Start at the line with "άνθρωποι να εισέλθουν στη βασιλεία των" in the records below, stop at the line with "άνθρωπος θα ελευθερωθεί σταδιακά από τη", and return every line in that span exactly, the two end lines included.
● ● ●
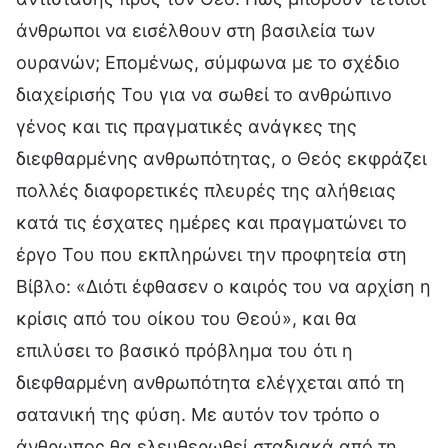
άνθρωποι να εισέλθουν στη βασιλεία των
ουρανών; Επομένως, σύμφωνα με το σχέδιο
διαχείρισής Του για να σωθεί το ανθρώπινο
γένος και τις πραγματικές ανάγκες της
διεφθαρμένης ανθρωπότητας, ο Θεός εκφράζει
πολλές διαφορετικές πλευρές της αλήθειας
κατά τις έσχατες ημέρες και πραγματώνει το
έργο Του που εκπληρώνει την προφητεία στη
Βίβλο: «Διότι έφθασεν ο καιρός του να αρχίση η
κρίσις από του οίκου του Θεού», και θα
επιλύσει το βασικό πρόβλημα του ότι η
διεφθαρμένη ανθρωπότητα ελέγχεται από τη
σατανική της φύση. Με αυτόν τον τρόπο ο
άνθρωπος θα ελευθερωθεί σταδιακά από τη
● ● ●
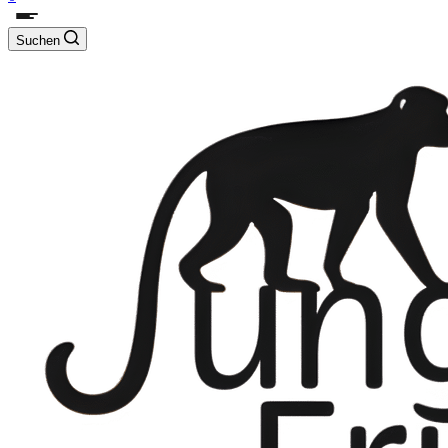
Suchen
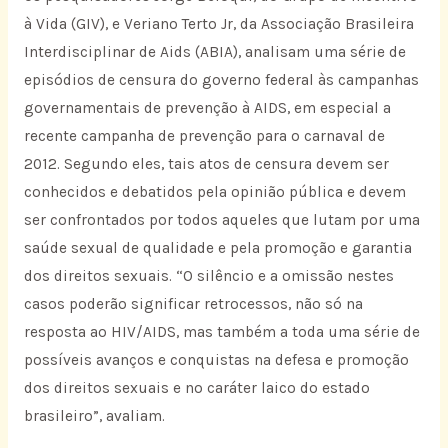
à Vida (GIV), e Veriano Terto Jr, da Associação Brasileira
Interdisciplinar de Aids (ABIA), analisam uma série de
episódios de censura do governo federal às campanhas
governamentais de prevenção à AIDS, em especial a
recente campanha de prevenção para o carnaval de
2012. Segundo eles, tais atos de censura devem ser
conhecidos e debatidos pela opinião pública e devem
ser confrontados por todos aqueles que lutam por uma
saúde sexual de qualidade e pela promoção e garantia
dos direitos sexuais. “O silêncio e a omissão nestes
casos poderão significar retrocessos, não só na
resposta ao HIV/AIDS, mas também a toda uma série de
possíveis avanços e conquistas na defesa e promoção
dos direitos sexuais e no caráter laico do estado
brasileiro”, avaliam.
● ● ●
## TASK RESULT
άνθρωποι να εισέλθουν στη βασιλεία των
ουρανών; Επομένως, σύμφωνα με το σχέδιο
διαχείρισής Του για να σωθεί το ανθρώπινο
γένος και τις πραγματικές ανάγκες της
διεφθαρμένης ανθρωπότητας, ο Θεός εκφράζει
πολλές διαφορετικές πλευρές της αλήθειας
κατά τις έσχατες ημέρες και πραγματώνει το
έργο Του που εκπληρώνει την προφητεία στη
Βίβλο: «Διότι έφθασεν ο καιρός του να αρχίση η
κρίσις από του οίκου του Θεού», και θα
επιλύσει το βασικό πρόβλημα του ότι η
διεφθαρμένη ανθρωπότητα ελέγχεται από τη
σατανική της φύση. Με αυτόν τον τρόπο ο
άνθρωπος θα ελευθερωθεί σταδιακά από τη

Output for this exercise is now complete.